The Sun's glare is the main reason telescopes tend to look outwards from Earth, away from the center of our Solar System. New research reveals that for telescopic surveys prepared to peer in the other direction, there's lots to be found.

In particular, recent surveys are revealing near-Earth objects or NEOs, including asteroids we've never seen before. When it comes to understanding Solar System history and planet formation, finding and tracking these asteroids could be crucial.

Astronomer Scott Sheppard, from the Carnegie Institution for Science in Washington DC, has reported on some of the NEOs that are being found between Earth and the Sun – and the discoveries are only just beginning.

"New telescopic surveys are braving the Sun's glare and searching for asteroids toward the Sun during twilight," writes Sheppard in a column in the latest Science journal.

"These surveys have found many previously undiscovered asteroids interior to Earth."

The discoveries include the first asteroid with an orbit interior to Venus (named 'Ayló'chaxnim 2020 AV2), and the asteroid that currently has the shortest-known orbital period around the Sun (named 2021 PH27).

While modeling has predicted that these asteroids should exist, now telescopes such as the Zwicky Transient Facility camera in California and the National Science Foundation's Blanco 4-meter telescope in Chile – with the Dark Energy Camera (DECam) attached – are beginning to actually find them.

These asteroids get categorized based on their position: we have the Atiras (with orbits interior to Earth), Vatiras (with orbits interior to Venus), and the hypothetical Vulcanoids (with orbits interior of Mercury).

What we know from observations of craters on planets and moons is that the numbers of NEOs have been steady over the last few billion years.

Considering their dynamically unstable orbits (of around 10 billion years) and unpredictable movements (caused by exposure to the Sun), that suggests that NEOs are being replenished in some way.

Asteroids can be categorized based on their distance fron the Sun. (V. Cary, AAAS/Science)

"The movement depends on the asteroid's rotation, size, albedo, and distance from the Sun," writes Sheppard. "The smaller an asteroid is and the more sunlight it absorbs, the larger its movement."

These asteroid discoveries should help us to understand more about their movement, and how the number of NEOs has managed to stay steady over such long periods of time. Scientists think that most NEOs are asteroids that have been dislodged from the main belt between Mars and Jupiter.

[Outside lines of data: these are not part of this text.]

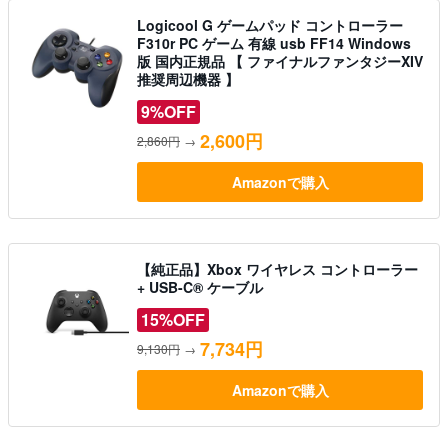
Logicool G ゲームパッド コントローラー
F310r PC ゲーム 有線 usb FF14 Windows
版 国内正規品 【 ファイナルファンタジーXIV
推奨周辺機器 】
9%OFF
2,600円
2,860円
→
Amazonで購入
【純正品】Xbox ワイヤレス コントローラー
+ USB-C® ケーブル
15%OFF
7,734円
9,130円
→
Amazonで購入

However, Sheppard points out there might also be stable inner reservoirs of NEOs, providing a steady supply of Atiras and Vatiras. These may feed in and replace asteroids that spin out into the wider Solar System, crash into a planet, or get obliterated by close contact with the Sun.

The smaller the asteroids, the harder they are to spot of course. Scientists estimate that around 90 percent of the so-called 'planet killer' NEOs – those 1 kilometer (0.62 miles) or more across – have already been found.

"The last few unknown 1-km NEOs likely have orbits close to the Sun or high inclinations, which keep them away from the fields of the main NEO surveys," writes Sheppard.

The perspective was published in Science.